## Description of the task
When you return the data, keep every word exact and include none of the images.
*** Opening of Materials provided ***
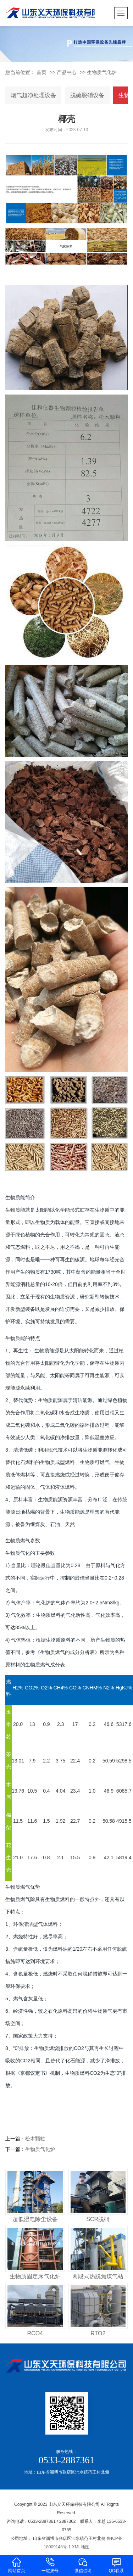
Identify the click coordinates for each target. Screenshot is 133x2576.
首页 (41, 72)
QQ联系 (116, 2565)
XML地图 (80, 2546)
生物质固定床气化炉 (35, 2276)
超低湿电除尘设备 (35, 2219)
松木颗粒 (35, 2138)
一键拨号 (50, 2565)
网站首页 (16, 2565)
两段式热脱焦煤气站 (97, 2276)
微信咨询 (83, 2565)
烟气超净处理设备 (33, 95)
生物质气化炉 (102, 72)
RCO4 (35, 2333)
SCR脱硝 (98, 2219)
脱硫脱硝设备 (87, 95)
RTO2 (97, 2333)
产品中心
*** Close of Materials provided ***
## Written reply
Identify the click coordinates for each target. Screenshot is 133x2576.
首页 (41, 72)
QQ联系 (116, 2565)
XML地图 (80, 2546)
生物质固定床气化炉 (35, 2276)
超低湿电除尘设备 (35, 2219)
松木颗粒 (35, 2138)
一键拨号 (50, 2565)
网站首页 (16, 2565)
两段式热脱焦煤气站 (97, 2276)
微信咨询 (83, 2565)
烟气超净处理设备 (33, 95)
生物质气化炉 (102, 72)
RCO4 (35, 2333)
SCR脱硝 (98, 2219)
脱硫脱硝设备 (87, 95)
RTO2 (97, 2333)
产品中心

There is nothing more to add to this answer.